▶ **Exercise requirements**: Leave out the pictures, and copy exactly the lines from the line with "régimes de retraite, des" through the last line of the data below.

--- --- ---

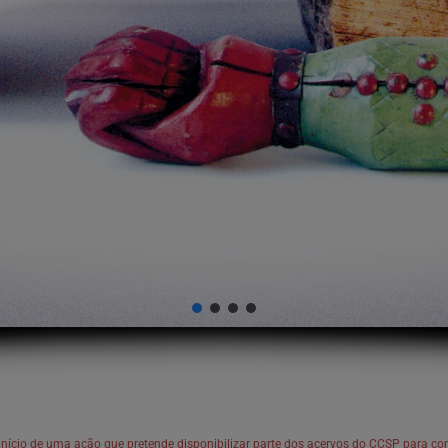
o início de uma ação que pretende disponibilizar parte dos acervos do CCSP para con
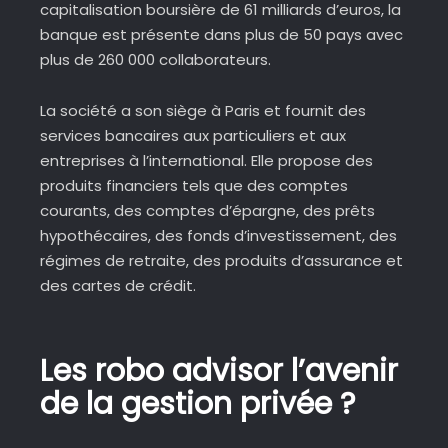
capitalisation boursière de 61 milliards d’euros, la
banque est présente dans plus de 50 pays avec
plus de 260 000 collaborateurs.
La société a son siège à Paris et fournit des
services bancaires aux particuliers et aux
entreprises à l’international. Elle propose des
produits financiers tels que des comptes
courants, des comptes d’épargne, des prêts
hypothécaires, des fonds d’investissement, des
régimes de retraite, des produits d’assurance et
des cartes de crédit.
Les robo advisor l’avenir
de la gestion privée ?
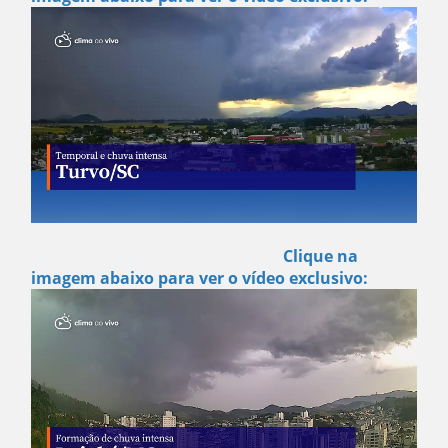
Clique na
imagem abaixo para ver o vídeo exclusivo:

--- --- ---

▶ **Written answer**:
régimes de retraite, des produits d’assurance et
des cartes de crédit.
Les robo advisor l’avenir
de la gestion privée ?
Clique na
imagem abaixo para ver o vídeo exclusivo:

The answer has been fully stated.